Segment Open

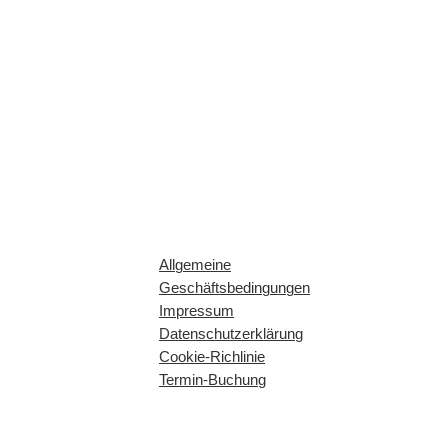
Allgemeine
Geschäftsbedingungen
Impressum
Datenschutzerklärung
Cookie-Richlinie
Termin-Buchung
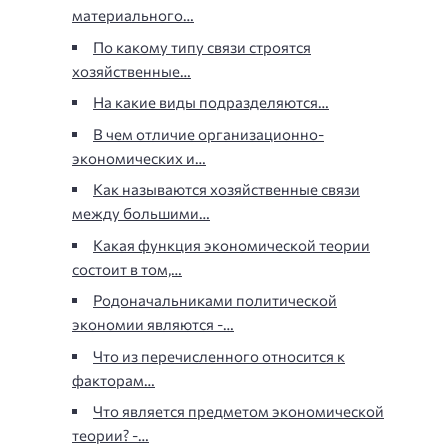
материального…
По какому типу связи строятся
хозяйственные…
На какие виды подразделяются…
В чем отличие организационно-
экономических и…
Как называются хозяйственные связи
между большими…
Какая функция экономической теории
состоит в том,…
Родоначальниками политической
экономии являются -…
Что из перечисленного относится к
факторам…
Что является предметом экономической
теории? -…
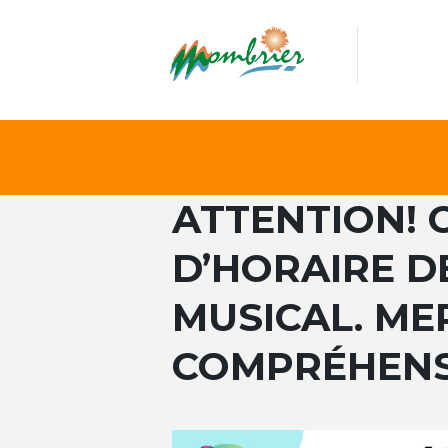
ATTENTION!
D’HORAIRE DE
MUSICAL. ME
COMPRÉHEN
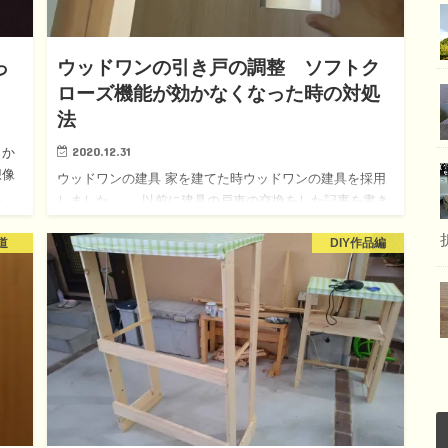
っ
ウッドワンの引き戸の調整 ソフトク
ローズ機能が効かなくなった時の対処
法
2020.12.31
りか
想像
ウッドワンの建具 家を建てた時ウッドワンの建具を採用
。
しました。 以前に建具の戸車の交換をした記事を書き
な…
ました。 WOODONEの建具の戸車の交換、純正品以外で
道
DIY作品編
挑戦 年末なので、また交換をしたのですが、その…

Segment Closed

WHAT YOU SHOULD DO
Write out the data word for word, with every picture dropped.

EXERCISE RESULT
Allgemeine
Geschäftsbedingungen
Impressum
Datenschutzerklärung
Cookie-Richlinie
Termin-Buchung
материального…
По какому типу связи строятся
хозяйственные…
На какие виды подразделяются…
В чем отличие организационно-
экономических и…
Как называются хозяйственные связи
между большими…
Какая функция экономической теории
состоит в том,…
Родоначальниками политической
экономии являются -…
Что из перечисленного относится к
факторам…
Что является предметом экономической
теории? -…
ATTENTION!
D’HORAIRE DE
MUSICAL. ME
COMPRÉHEN
っ
ウッドワンの引き戸の調整 ソフトク
ローズ機能が効かなくなった時の対処
法
2020.12.31
りか
想像
ウッドワンの建具 家を建てた時ウッドワンの建具を採用
。
しました。 以前に建具の戸車の交換をした記事を書き
な…
ました。 WOODONEの建具の戸車の交換、純正品以外で
道
DIY作品編
挑戦 年末なので、また交換をしたのですが、その…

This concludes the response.